It’s hard, as an audience member, to imagine a comedy about one of the world’s most prominent horrors and atrocious leaders: the Holocaust and Adolf Hitler. However, actor and director Taika Waititi took a break from his Marvel roots to create what is arguably one of the greatest works of political satire of all time, Jojo Rabbit.
There are several different politically satirical films that teeter on the border of educating and entertaining and offensive and inappropriate, such as The Interview or The Death of Stalin, but Waititi’s work on Jojo Rabbit acts as an eye opening look into the Third Reich and a tonal rollercoaster.
Taking place in the middle of Nazi Germany, Jojo (Roman Griffin Davis) is a 10-year-old boy trying to be the best Nazi he can be to make his imaginary friend, Adolf Hitler, proud. Brainwashed by copious amounts of propaganda, Jojo is blindsided by his mother after discovering she is housing a young Jewish girl in their house.
Though the premise seems like a fantastic set up for some light-hearted satire with a heavy subject, Waititi brilliantly layers applicable life lessons with factual information from the time period that come together to create a shift in the film’s tone that no one is emotionally prepared for.

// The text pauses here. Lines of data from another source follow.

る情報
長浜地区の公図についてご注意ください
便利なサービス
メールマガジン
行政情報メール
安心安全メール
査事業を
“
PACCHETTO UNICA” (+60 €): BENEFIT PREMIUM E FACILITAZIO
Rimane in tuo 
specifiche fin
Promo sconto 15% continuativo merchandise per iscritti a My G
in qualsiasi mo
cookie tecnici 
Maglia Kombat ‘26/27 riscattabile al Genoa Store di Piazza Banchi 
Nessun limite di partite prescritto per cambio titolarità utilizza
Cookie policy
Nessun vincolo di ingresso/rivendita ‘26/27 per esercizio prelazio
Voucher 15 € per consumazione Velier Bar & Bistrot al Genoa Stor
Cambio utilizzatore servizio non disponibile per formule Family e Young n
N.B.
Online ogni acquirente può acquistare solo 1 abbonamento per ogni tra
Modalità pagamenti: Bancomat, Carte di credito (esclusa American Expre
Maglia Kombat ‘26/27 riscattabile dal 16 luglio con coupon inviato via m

Most of the shift’s execution comes from the phenomenal cast. That includes Scarlett Johansson as Rosie, Jojo’s mom; Sam Rockwell as Captain Klenzendorf, Jojo’s Nazi training leader; Archie Yates as Yorki, Jojo’s best friend; and Thomasin McKenzie as Elsa. Each performance brings the perfect amount of nuance without any sign of a weak link to drag the film’s quality down.
Davis’ performance of the titular character is fresh and heartbreaking as audiences watch the struggle of a young boy just trying to do what he thinks is right. As McKenzie’s Elsa says “You’re not a Nazi, Jojo. You’re a 10-year-old kid who likes dressing up in a funny uniform and wants to be part of a club.”

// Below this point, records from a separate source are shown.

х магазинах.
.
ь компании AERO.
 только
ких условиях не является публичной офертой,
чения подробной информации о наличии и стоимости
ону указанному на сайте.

The shift in tone comes when the film stops focusing on being silly and outright ridiculous and instead showcases the brutal horrors of the situation. The fact that Jojo was so caught up in the violent and vicious ways of the war and propaganda isn’t truly realized until Jojo begins to truly open his eyes. The audience goes on Jojo’s personal growth journey with him, and it reveals parallels of propaganda and brainwashing behavior in today’s society as well.

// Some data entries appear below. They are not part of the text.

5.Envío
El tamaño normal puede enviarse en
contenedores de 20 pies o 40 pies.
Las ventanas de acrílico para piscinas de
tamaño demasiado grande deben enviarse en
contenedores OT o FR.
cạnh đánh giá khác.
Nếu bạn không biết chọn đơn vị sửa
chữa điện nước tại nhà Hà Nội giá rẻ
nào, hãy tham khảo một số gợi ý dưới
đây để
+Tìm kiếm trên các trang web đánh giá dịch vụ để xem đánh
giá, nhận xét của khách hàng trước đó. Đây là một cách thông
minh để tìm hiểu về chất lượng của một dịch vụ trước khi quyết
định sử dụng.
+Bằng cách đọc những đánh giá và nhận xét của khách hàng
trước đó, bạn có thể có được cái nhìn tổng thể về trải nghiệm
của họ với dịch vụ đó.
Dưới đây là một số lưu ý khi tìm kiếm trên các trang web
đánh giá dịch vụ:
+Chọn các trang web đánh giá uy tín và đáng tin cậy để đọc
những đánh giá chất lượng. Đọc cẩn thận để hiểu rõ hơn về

The shining star of the film is Waititi. Between his direction of the film and his incredible performance as a 10-year-old’s vision of Hitler, Waititi is nothing short of genius. He utilizes incredible camerawork, gut-punching tonal shifts and the perfect music from Michael Giacchino to make the film a phenomenal work of art. All directors and satirical writers should take notes from Waititi’s brilliant Jojo Rabbit.